── AVAILABLE RECORDS ──
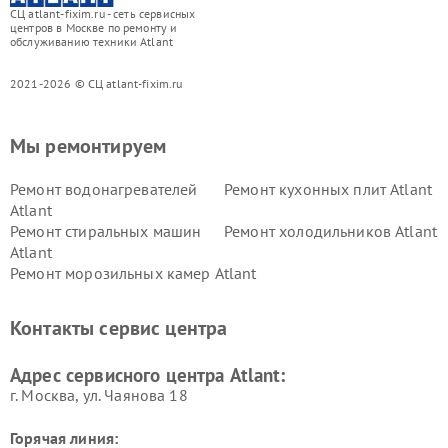
СЦ atlant-fixim.ru - сеть сервисных
центров в Москве по ремонту и
обслуживанию техники Atlant
2021-2026 © СЦ atlant-fixim.ru
Мы ремонтируем
Ремонт водонагревателей
Ремонт кухонных плит Atlant
Atlant
Ремонт стиральных машин
Ремонт холодильников Atlant
Atlant
Ремонт морозильных камер Atlant
Контакты сервис центра
Адрес сервисного центра Atlant:
г. Москва, ул. Чаянова 18
Горячая линия:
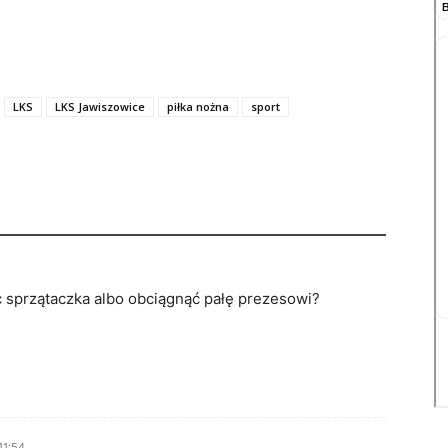
LKS
LKS Jawiszowice
piłka nożna
sport
 sprzątaczka albo obciągnąć pałę prezesowi?
11:54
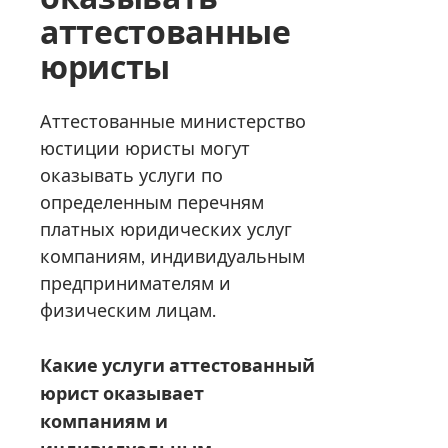
аттестованные
юристы
Аттестованные министерство
юстиции юристы могут
оказывать услуги по
определенным перечням
платных юридических услуг
компаниям, индивидуальным
предпринимателям и
физическим лицам.
Какие услуги аттестованный
юрист оказывает
компаниям и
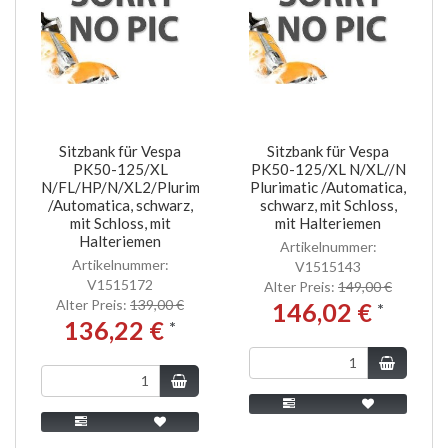
Sitzbank für Vespa
Sitzbank für Vespa
PK50-125/XL
PK50-125/XL N/XL//N
N/FL/HP/N/XL2/Plurimatic
Plurimatic /Automatica,
/Automatica, schwarz,
schwarz, mit Schloss,
mit Schloss, mit
mit Halteriemen
Halteriemen
Artikelnummer:
Artikelnummer:
V1515143
V1515172
Alter Preis:
149,00 €
Alter Preis:
139,00 €
146,02 €
*
136,22 €
*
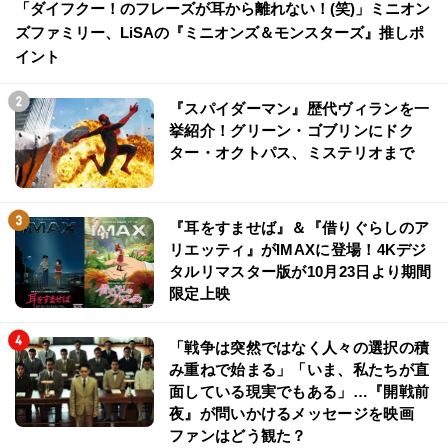
「ダイフクー！のフレーズが耳から離れない！(笑)」ミニオン
ズファミリー、LiSAの『ミニオンズ＆モンスターズ』推しポ
イント
『スパイダーマン』歴代ヴィランを一
挙紹介！グリーン・ゴブリンにドク
ター・オクトパス、ミステリオまで
『耳をすませば』＆『借りぐらしのア
リエッティ』がIMAXに登場！4Kデジ
タルリマスター版が10月23日より期間
限定上映
「戦争は突然ではなく人々の選択の積
み重ねで始まる」「いま、私たちが直
面している現実でもある」…『開戦前
夜』が問いかけるメッセージを映画
ファンはどう観た？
───
Output each line of the listing above that has "услуги".

оказывать услуги по
Какие услуги аттестованный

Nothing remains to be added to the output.